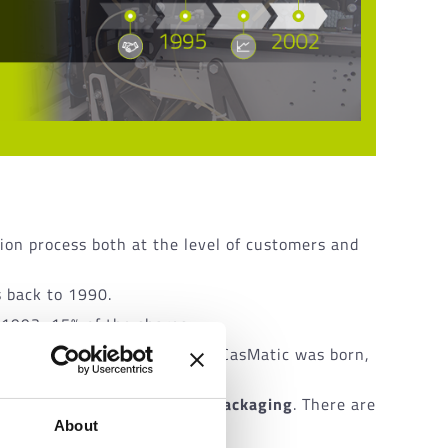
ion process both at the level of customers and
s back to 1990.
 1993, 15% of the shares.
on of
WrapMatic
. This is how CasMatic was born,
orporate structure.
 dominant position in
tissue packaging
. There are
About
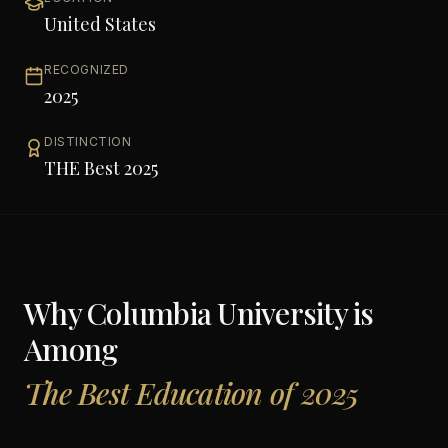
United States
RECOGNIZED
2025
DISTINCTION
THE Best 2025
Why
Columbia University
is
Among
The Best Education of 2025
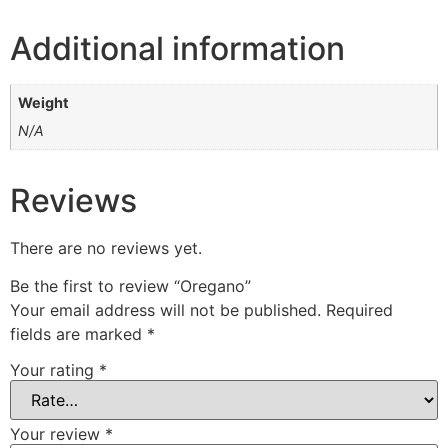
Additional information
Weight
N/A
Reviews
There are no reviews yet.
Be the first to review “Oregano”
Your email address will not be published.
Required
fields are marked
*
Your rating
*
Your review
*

◇ ◇ ◇ ◇

= ASSIGNMENT =
In the records above, which lines hold the string "Your"? Copy each one.

= RESULT OF THIS TASK =
Your email address will not be published.
Your rating
Your review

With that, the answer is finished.